Entre las etapas buenas, regulares y malas enla vida de todos hay algunos que son especiales e inolvidables. A continuación les narraré un momento de mi infancia que considero crucial en mi despertar erótico. Y eso, gracias a las piernas del señor Sotomayor.
No, les aclaro que no soy un desviado ni se trata de uno de esos casos de abusos de menores que tan en boga están hoy. El buen señor Sotomayor era un amigo de mi padre que era conocido por vender unas magníficas piezas de jamón serrano.
La primera vez que entré en contacto con estos troncos de carne fue mi perdición; a partir de ese momento solo tenía una fijación y no quiero pensar que hasta la fecha. Hay que tener en cuenta que las obsesiones se acentúan cuando algo es prohibido y este era el caso. Mi madre me tenía prohibido tocar este jamón que solo se utilizaría para preparar unas tapas o acentuar algún platillo especial y solo me quedaba levantarme a media noche, a hurtadillas, para sustraer una pequeña parte del objeto de mis deseos.
Cuantas veces no me imaginaba en una habitación en penumbras donde colgaban las piernas del buen señor Sotomayor. Me acercaba con sigilo a ellas y entonces las frotaba, las recorría con la lengua quitándoles toda su sal, las retorcía, pellizcaba y mordía.
No pensé que al ir creciendo con estos pensamientos me harían una especie de monstruo o pervertido, sobre todo cuando tuve la oportunidad de hacerme novio de Marisita, la hija menor de don Armando, el tendero de la esquina.
Les diré que Marisita era una niña rolliza, con una cara muy bonita y de buen carácter pero sobre todo con un par de piernas sensacionales. Y he aquí que no bien comenzábamos nuestra primera cita cuando mi fijación no solo me llevó a un par de cachetadas y una corretiza por toda la cuadra sino que al final nos tuvimos que cambiar de colonia, en medio de la vergüenza de mis padres.
Este hecho acrecentó mi sentimiento de culpa y entonces comprendí en que consistía eso de los tan mentados pecados de la carne de los que hablaba la tía Teatriz.
No asimilé el hecho que hubiera tantos mortales que nunca habían gozado de las piernas del señor Sotomayor y que por ser un privilegiado me tuvieran tan satanizado y en baja estima.

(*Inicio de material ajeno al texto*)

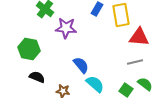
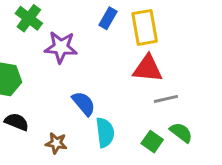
red triangle: (139, 37) -> (148, 69), moved
cyan semicircle: (95, 84) -> (105, 132), turned 42

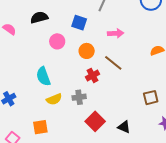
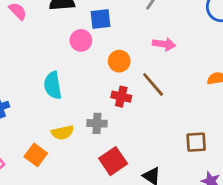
blue square: (79, 23) -> (101, 19), moved, turned -35
red cross: (93, 75) -> (121, 97), turned 32
yellow semicircle: (54, 99) -> (63, 133), moved
orange square: (40, 127) -> (36, 155), turned 35

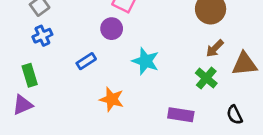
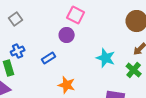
blue cross: (42, 36) -> (18, 51), moved
cyan star: (146, 61) -> (106, 58), moved

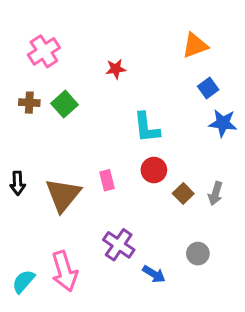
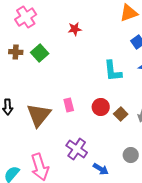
cyan L-shape: (147, 128) -> (113, 71), moved
red circle: (154, 170) -> (101, 107), moved

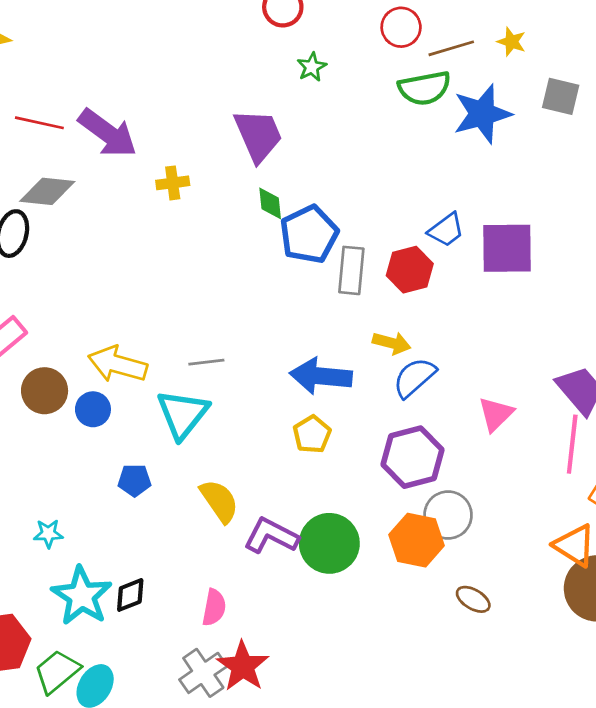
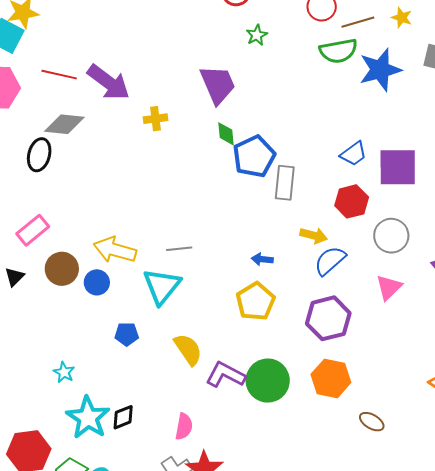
red hexagon: (410, 270) -> (352, 201), moved
blue arrow: (321, 376) -> (262, 259), size x0.5
yellow pentagon: (312, 434) -> (256, 301), size x1.4
gray circle: (448, 515) -> (391, 236), moved
cyan star: (48, 534) -> (64, 372), turned 30

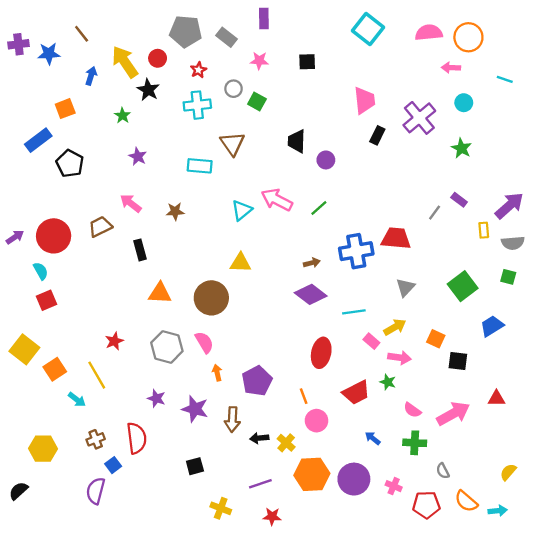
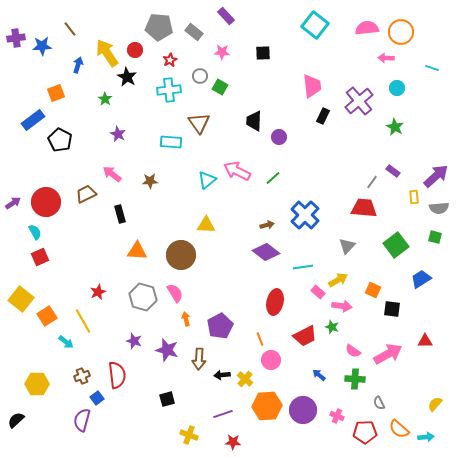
purple rectangle: (264, 19) -> (226, 16), turned -42
red trapezoid: (396, 238) -> (364, 208), moved
blue cross: (356, 251) -> (305, 215), turned -36

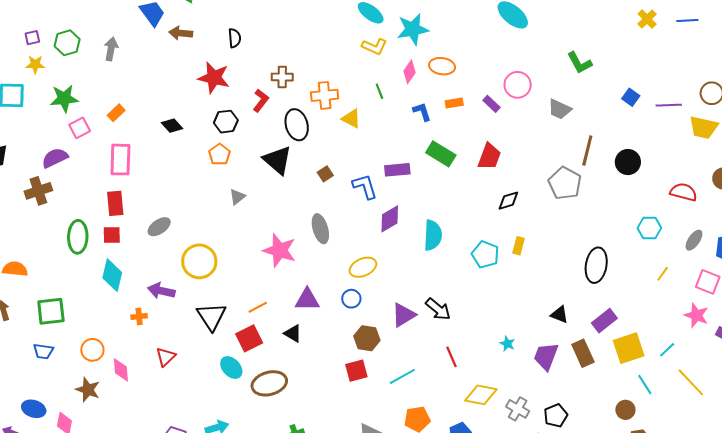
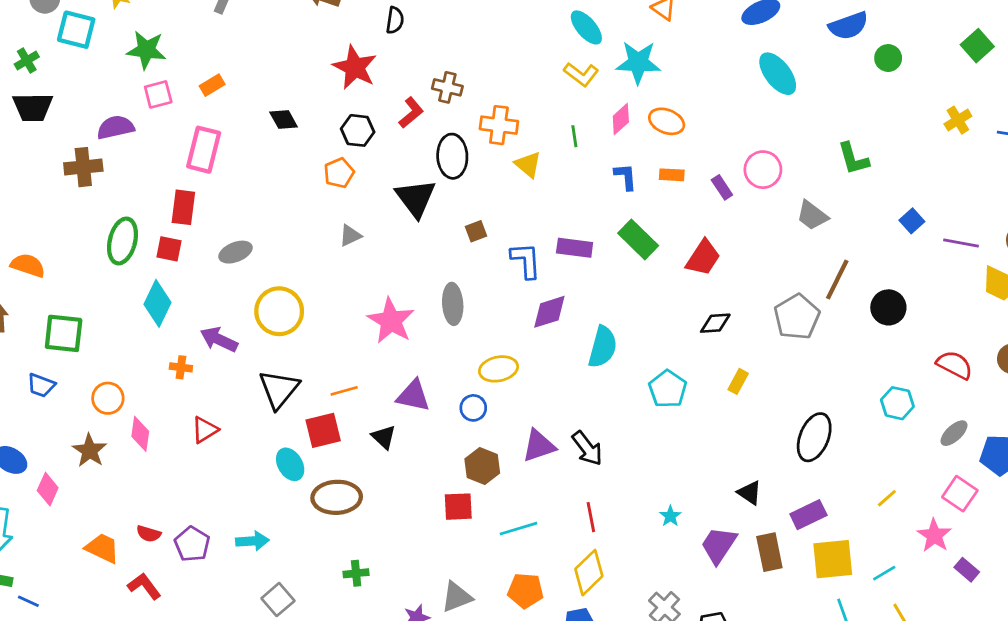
yellow rectangle: (519, 246) -> (738, 381), moved
yellow line: (663, 274) -> (887, 498), moved
yellow diamond: (481, 395) -> (589, 573), moved, turned -68

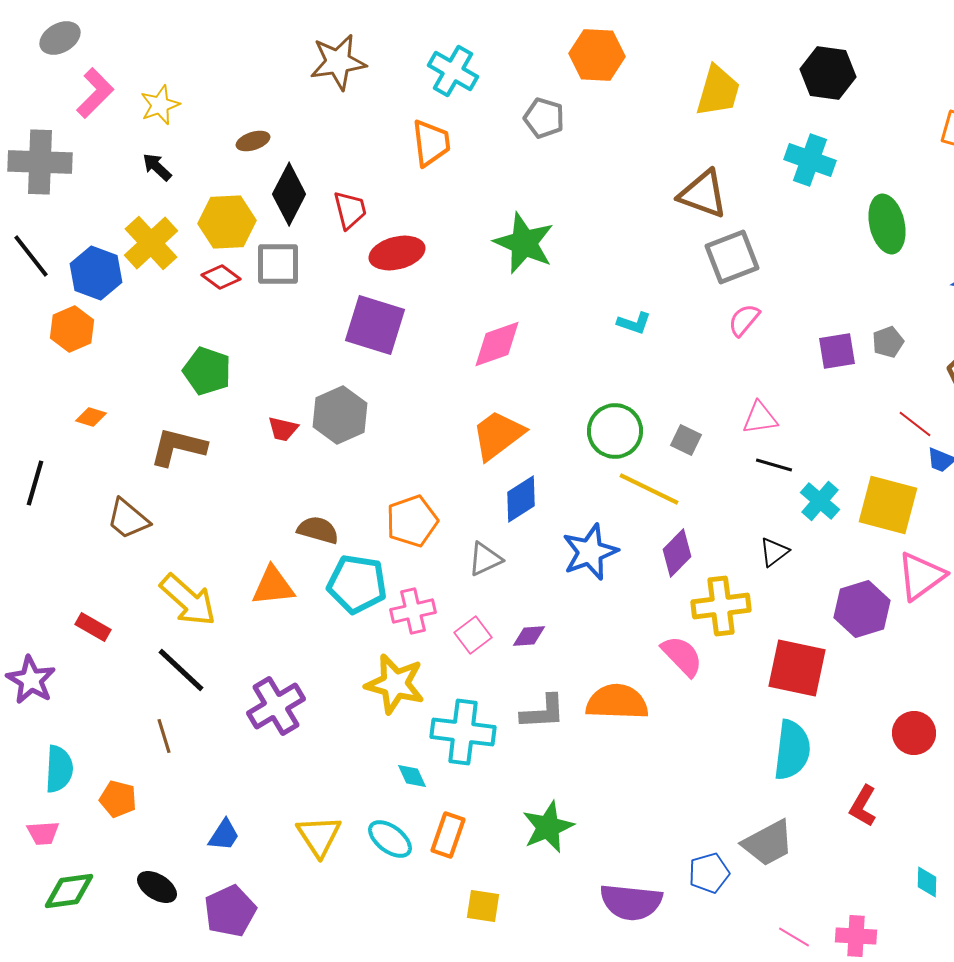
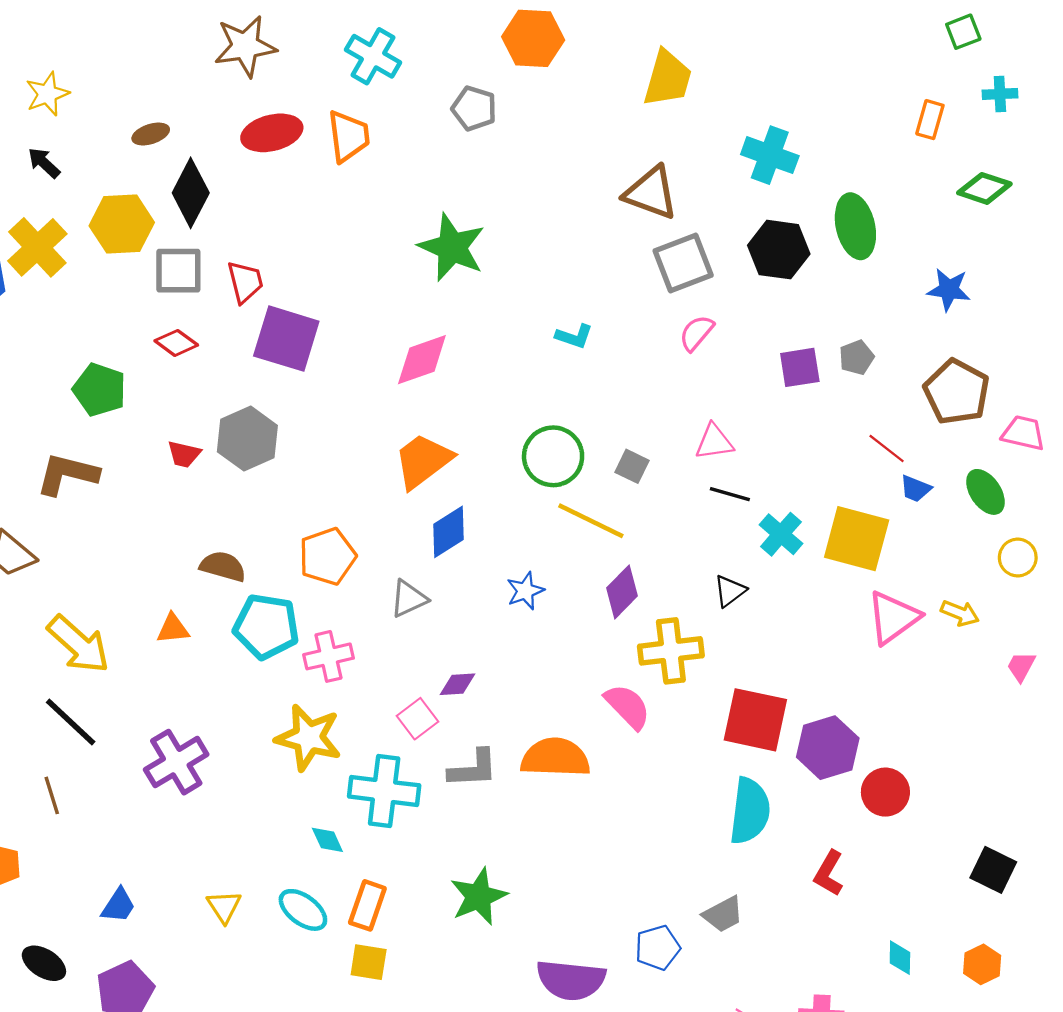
black hexagon: (828, 73) -> (779, 250), moved
red trapezoid: (350, 210) -> (245, 282), moved
red ellipse: (397, 253) -> (272, 133), moved
red diamond: (221, 277) -> (176, 343), moved
blue star: (590, 552) -> (525, 591), size x0.6
orange triangle: (273, 586) -> (173, 629), size x0.7
purple hexagon: (862, 609) -> (828, 748), moved
pink square: (473, 635) -> (417, 719), moved
yellow triangle: (319, 836) -> (224, 907), size x0.7
gray trapezoid: (768, 843) -> (723, 914), size x0.7
yellow square: (483, 906) -> (369, 962), moved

Freud dijo que todo se reducía al sexo, o así lo he acomodado a mi conveniencia, pero quisiera imaginármelo en un viaje a España entrando en alguna charcutería. Oh que cantidad de carnes, de formas y sabores! Ese lugar mágico convertido en su laboratorio y su campo de pruebas. Podía ver al buen doctor ya con su pierna de jamón serrano bajo el brazo siendo invitado a una función privada de cine erótico, junto al conde de Romanones y el rey Alfonso, con sus musas rebosantes de carnes y seguramente exudando sal. El padre del psicoanálisis se habría vuelto loco y habría desarrollado más teorías que las que los vecinos pudieron idear de mí.
Pasaron los años y de repente el buen señor Sotomayor desapareció de mi vida dejando un hueco muy grande, no en mi corazón sino en mi estómago.
Emprendí un recorrido por muchos lugares en busca del sabor perdido pero al parecer, en esta era del plástico, ya ningún alimento es como antaño, sobre todo el jamón serrano.
La desilusión y la añoranza me llevaron a tomar una última y desesperada medida.
Estoy en un grupo de comedores compulsivos, al parecer nada anónimos puesto que todos se conocen muy bien.
Me costó trabajo que me aceptaran, sobre todo por la escuálida figura que exhibo, pero una vez adentro me estoy desenvolviendo acorde a mi siniestro plan.
Tengo una compañera, no recuerdo su nombre, algo entrada en años y en carnes, minifaldera y con unas piernas de campeonato, que al parecer está respondiendo a mis galanteos.
Ustedes ya se imaginarán cual es mi propósito y espero lograrlo. De ser así, será tema para narrarles sobre la resurrección del auténtico y erótico jamón serrano.